*** Opening DATA SECTION ***
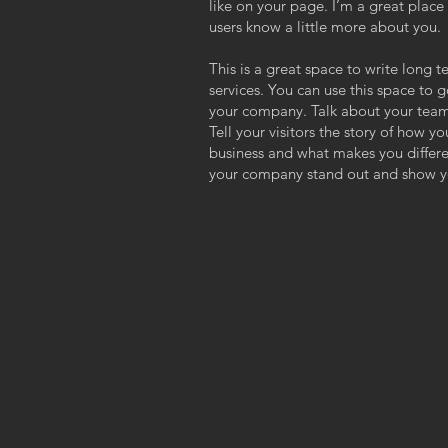
like on your page. I’m a great place f
users know a little more about you.
This is a great space to write long
services. You can use this space to g
your company. Talk about your team
Tell your visitors the story of how y
business and what makes you differ
your company stand out and show yo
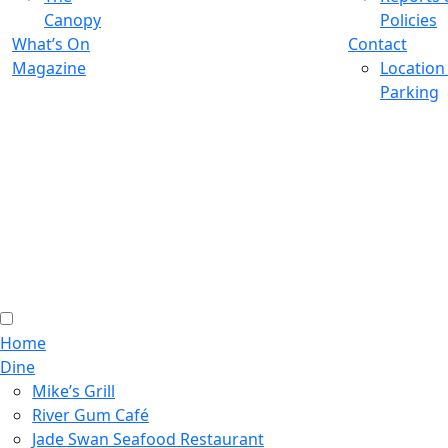
Canopy
Policies
What’s On
Contact
Magazine
Location
Parking
Home
Dine
Mike’s Grill
River Gum Café
Jade Swan Seafood Restaurant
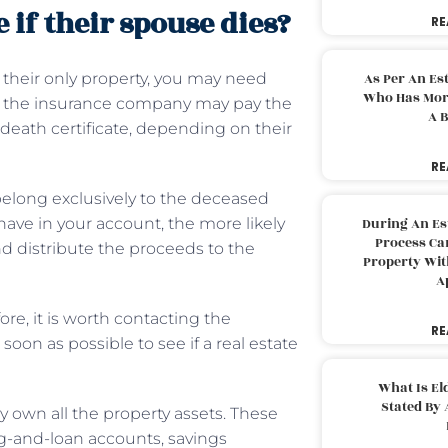
if their spouse dies?
RE
 their only property, you may need
As Per An Es
Who Has More
ce, the insurance company may pay the
A B
death certificate, depending on their
RE
 belong exclusively to the deceased
ave in your account, the more likely
During An Es
Process Can
nd distribute the proceeds to the
Property With
A
fore, it is worth contacting the
RE
soon as possible to see if a real estate
What Is El
Stated By 
ly own all the property assets. These
ng-and-loan accounts, savings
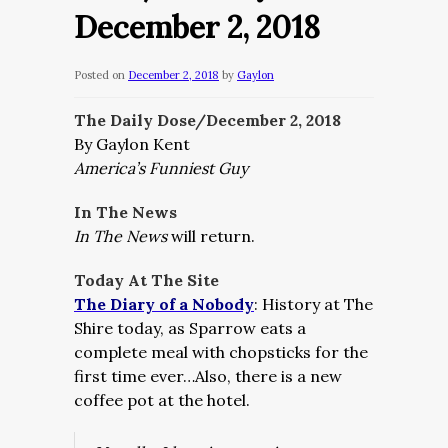
December 2, 2018
Posted on
December 2, 2018
by
Gaylon
The Daily Dose/December 2, 2018
By Gaylon Kent
America’s Funniest Guy
In The News
In The News
will return.
Today At The Site
The Diary of a Nobody
: History at The
Shire today, as Sparrow eats a
complete meal with chopsticks for the
first time ever…Also, there is a new
coffee pot at the hotel.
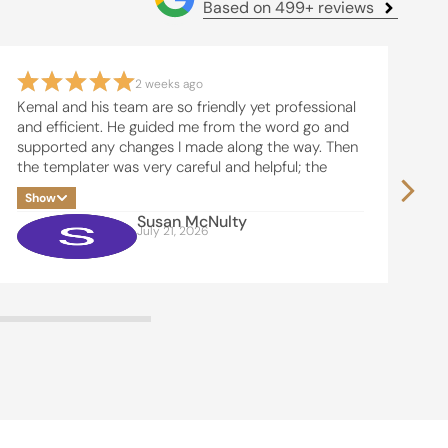
Based on 499+ reviews
2 weeks ago
Kemal and his team are so friendly yet professional
Th
and efficient. He guided me from the word go and
re
supported any changes I made along the way. Then
ba
the templater was very careful and helpful; the
de
installers were friendly and did an excellent job.
pr
Show
S
I am very grateful for a beautiful
pr
Susan McNulty
Kitchen/laundry/dining room.
Ke
July 21, 2026
pl
pr
me
We
hi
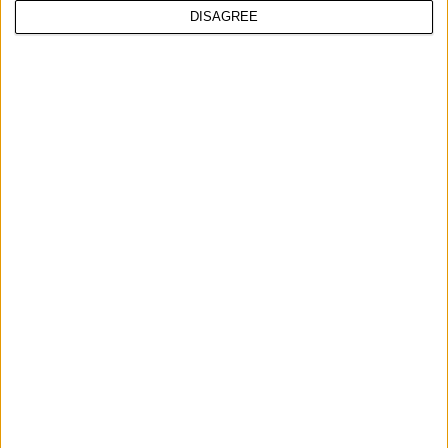
DISAGREE
UPOREDITE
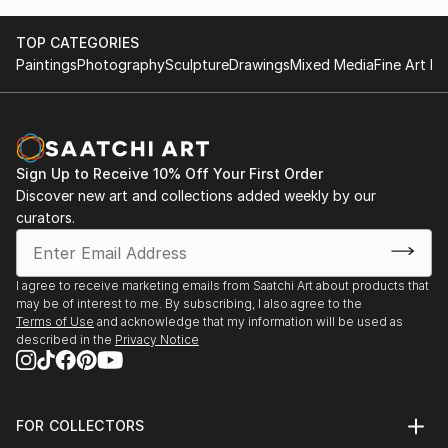
TOP CATEGORIES
Paintings
Photography
Sculpture
Drawings
Mixed Media
Fine Art Pr
Sign Up to Receive 10% Off Your First Order
Discover new art and collections added weekly by our
curators.
I agree to receive marketing emails from Saatchi Art about products that
may be of interest to me. By subscribing, I also agree to the
Terms of Use
and acknowledge that my information will be used as
described in the
Privacy Notice
FOR COLLECTORS
Art Advisory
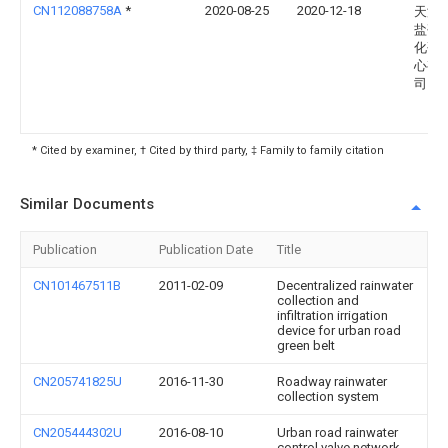
CN112088758A
*
2020-08-25
2020-12-18
天津
盐碱
化研
心有
司
* Cited by examiner, † Cited by third party, ‡ Family to family citation
Similar Documents
Publication
Publication Date
Title
CN101467511B
2011-02-09
Decentralized rainwater
collection and
infiltration irrigation
device for urban road
green belt
CN205741825U
2016-11-30
Roadway rainwater
collection system
CN205444302U
2016-08-10
Urban road rainwater
control valve network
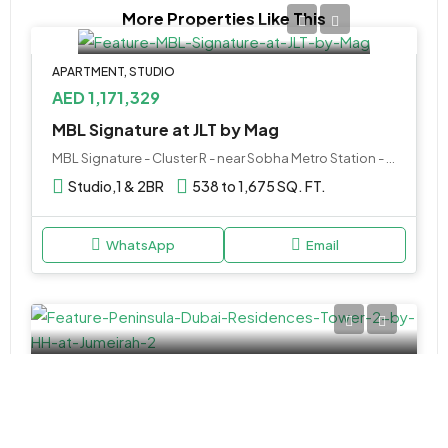
More Properties Like This
APARTMENT, STUDIO
AED 1,171,329
MBL Signature at JLT by Mag
MBL Signature - Cluster R - near Sobha Metro Station - Dubai - United Arab Emirates
Studio,1 & 2BR
538 to 1,675 SQ. FT.
WhatsApp
Email
APARTMENT
Call Us
Peninsula Dubai Residences Tower 2 by H&H at Jumeirah 2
*** Closing DATA SECTION ***
## EXERCISE DESCRIPTION
For this exercise, write out the listing verbatim and leave every image out.

## EXERCISE SOLUTION
like on your page. I’m a great place f
users know a little more about you.
This is a great space to write long
services. You can use this space to g
your company. Talk about your team
Tell your visitors the story of how y
business and what makes you differ
your company stand out and show yo
Canopy
Policies
What’s On
Contact
Magazine
Location
Parking
Home
Dine
Mike’s Grill
River Gum Café
Jade Swan Seafood Restaurant
if their spouse dies?
RE
 their only property, you may need
As Per An Es
Who Has More
ce, the insurance company may pay the
A B
death certificate, depending on their
RE
 belong exclusively to the deceased
ave in your account, the more likely
During An Es
Process Can
nd distribute the proceeds to the
Property With
A
fore, it is worth contacting the
RE
soon as possible to see if a real estate
What Is El
Stated By 
ly own all the property assets. These
ng-and-loan accounts, savings
December 2, 2018
Posted on
December 2, 2018
by
Gaylon
The Daily Dose/December 2, 2018
By Gaylon Kent
America’s Funniest Guy
In The News
In The News
will return.
Today At The Site
The Diary of a Nobody
: History at The
Shire today, as Sparrow eats a
complete meal with chopsticks for the
first time ever…Also, there is a new
coffee pot at the hotel.
Based on 499+ reviews
2 weeks ago
Kemal and his team are so friendly yet professional
Th
and efficient. He guided me from the word go and
re
supported any changes I made along the way. Then
ba
the templater was very careful and helpful; the
de
installers were friendly and did an excellent job.
pr
Show
S
I am very grateful for a beautiful
pr
Susan McNulty
Kitchen/laundry/dining room.
Ke
July 21, 2026
pl
pr
me
We
hi
DISAGREE
UPOREDITE
TOP CATEGORIES
Paintings
Photography
Sculpture
Drawings
Mixed Media
Fine Art Pr
Sign Up to Receive 10% Off Your First Order
Discover new art and collections added weekly by our
curators.
I agree to receive marketing emails from Saatchi Art about products that
may be of interest to me. By subscribing, I also agree to the
Terms of Use
and acknowledge that my information will be used as
described in the
Privacy Notice
FOR COLLECTORS
Art Advisory
CN112088758A
*
2020-08-25
2020-12-18
天津
盐碱
化研
心有
司
* Cited by examiner, † Cited by third party, ‡ Family to family citation
Similar Documents
Publication
Publication Date
Title
CN101467511B
2011-02-09
Decentralized rainwater
collection and
infiltration irrigation
device for urban road
green belt
CN205741825U
2016-11-30
Roadway rainwater
collection system
CN205444302U
2016-08-10
Urban road rainwater
control valve network
More Properties Like This
APARTMENT, STUDIO
AED 1,171,329
MBL Signature at JLT by Mag
MBL Signature - Cluster R - near Sobha Metro Station - Dubai - United Arab Emirates
Studio,1 & 2BR
538 to 1,675 SQ. FT.
WhatsApp
Email
APARTMENT
Call Us
Peninsula Dubai Residences Tower 2 by H&H at Jumeirah 2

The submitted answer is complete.